Fast.AI Lesson 1 : data exploration
so we got the notebook running and downloaded the zip file.
with urllib.request.urlopen(url) as response, open(file_name, 'wb') as out_file:
shutil.copyfileobj(response, out_file)
The notebook skipped a step in unpacking and exploring the data. I like using less to explore the contents of the zip file, easier to scroll up / down.
less dogscats.zipunzip -l dogscats.zip
Since we will be using various datasets during the fastai course, we will create a data directory to store multiple datasets.
#cwd = ~/fastai/courses/dl1
mkdir data
#unzip to this dir
unzip dogscats.zip -d data/
#we will use tree to look at the files
#the AWS ami uses yum instead of apt-get
sudo yum install tree
tree data
Thankfully the zip file was packaged with a split for sample, test, train, validation. This helps fast tracking the group training exercise, data scientists often don’t have this luxury.

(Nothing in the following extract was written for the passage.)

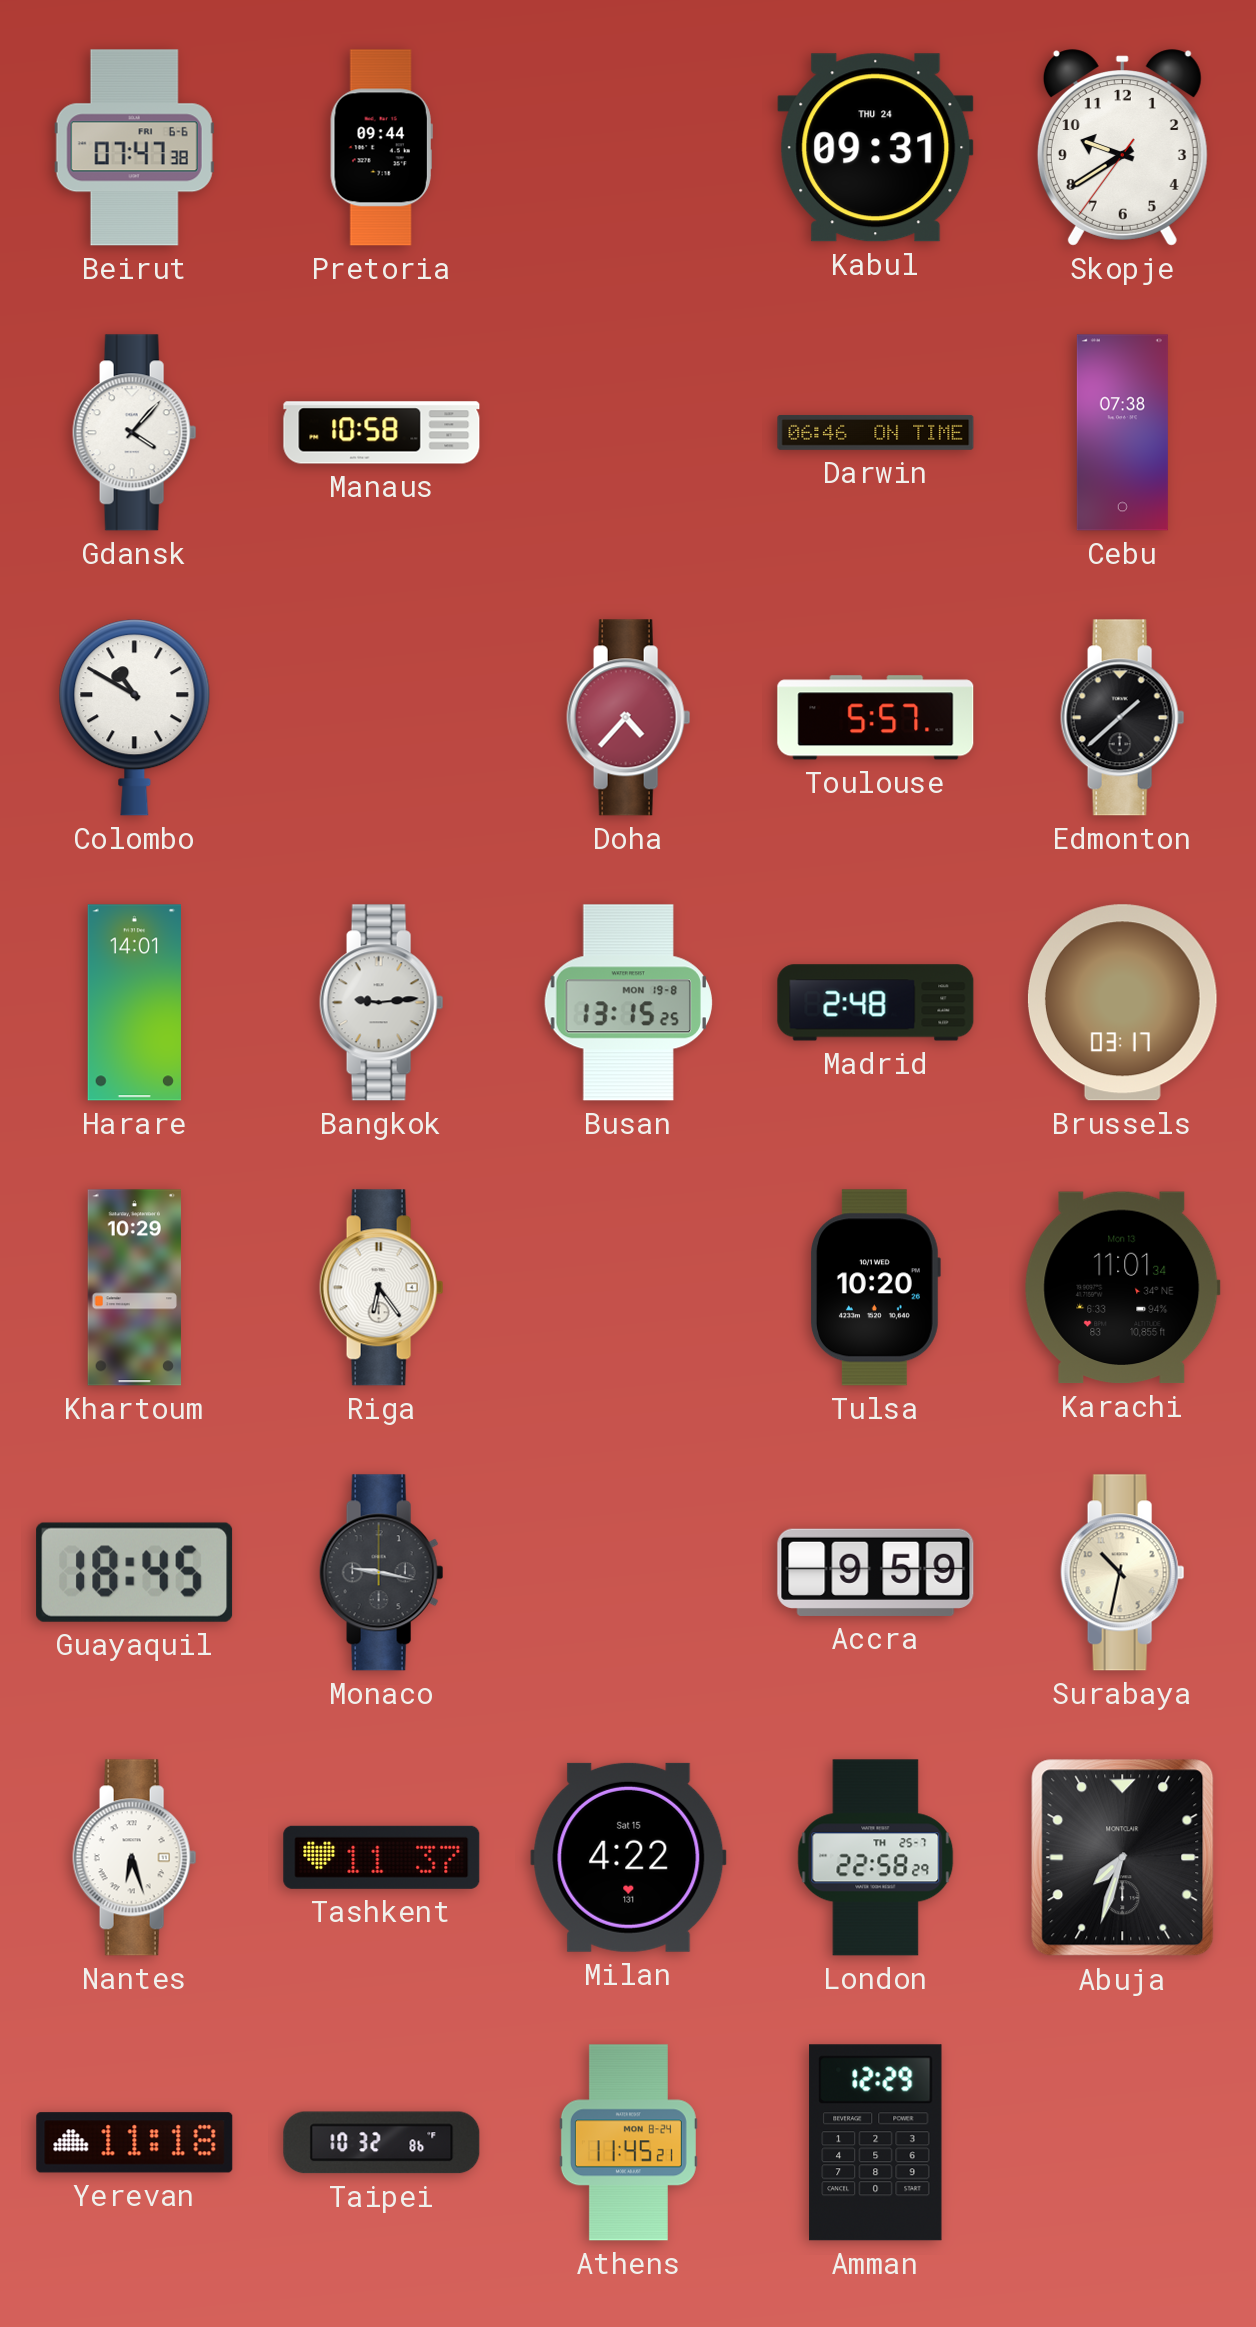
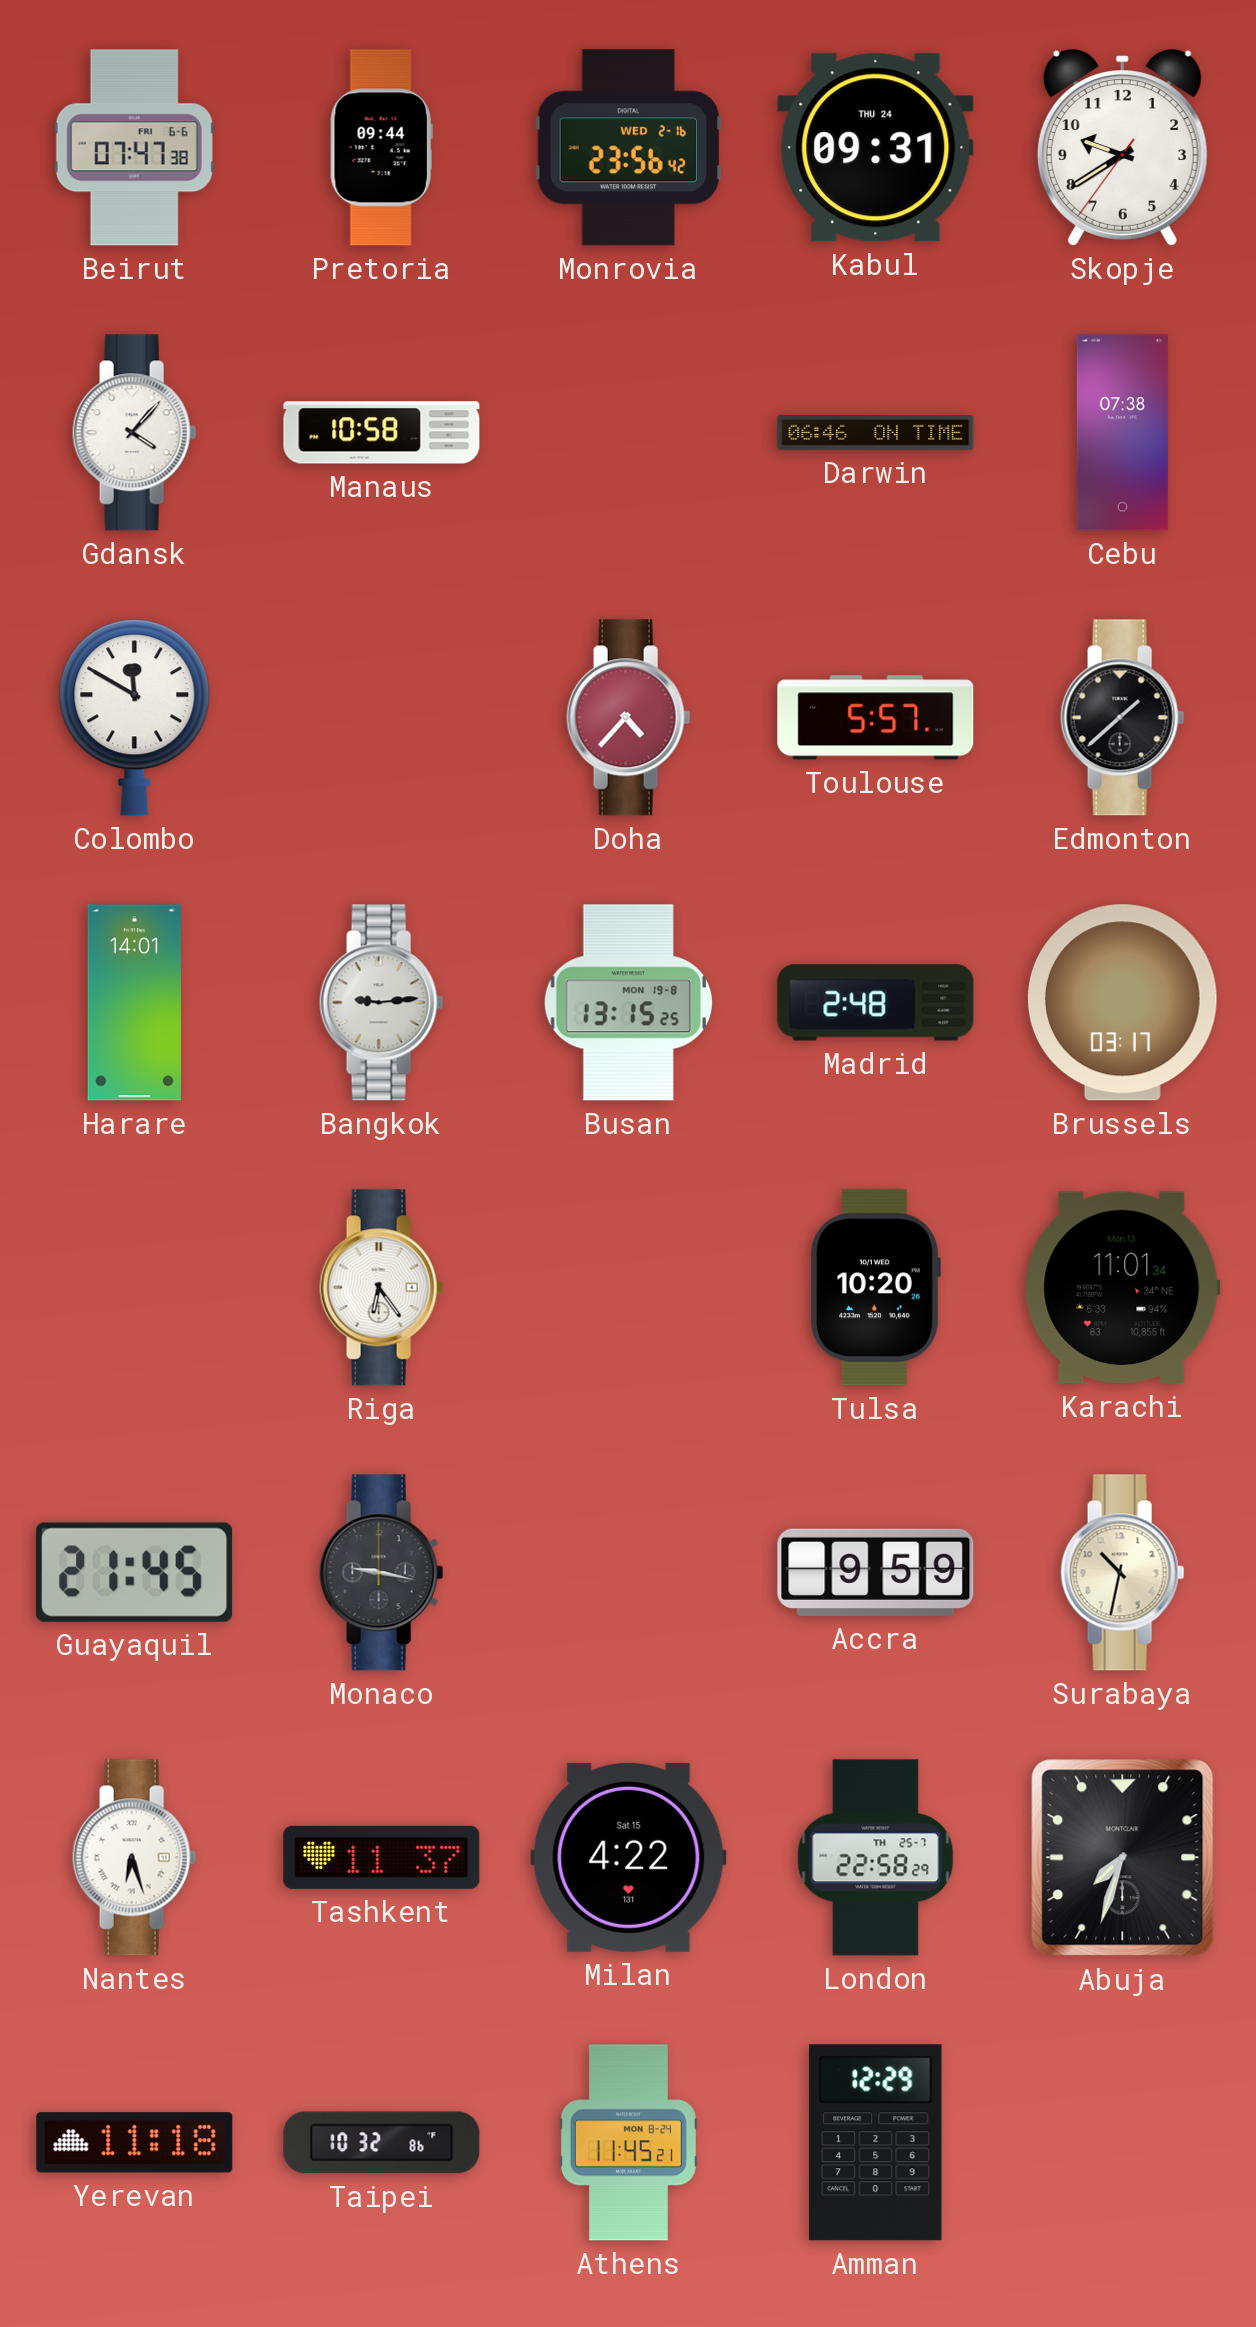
Monrovia: none -> 23:56
Colombo: 10:50 -> 11:50
Khartoum: 10:29 -> none
Guayaquil: 18:45 -> 21:45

#quick file count to see breakup of data (or explore on your own)
find data -type f | wc -l
find data/dogscats/ -type f | wc -l
find data/dogscats/sample/ -type f | wc -l
find data/dogscats/test1/ -type f | wc -l
find data/dogscats/valid/ -type f | wc -l
and now the notebook can see the files, same as in the fast.ai video.
os.listdir(PATH)
we can run the analysis. Code to record the duration added.
(run on an AWS p2.xlarge)
start_time = timeit.default_timer()
print ("elapsed time :", timeit.default_timer() - start_time)
Rest of the notebook runs with minimal problems.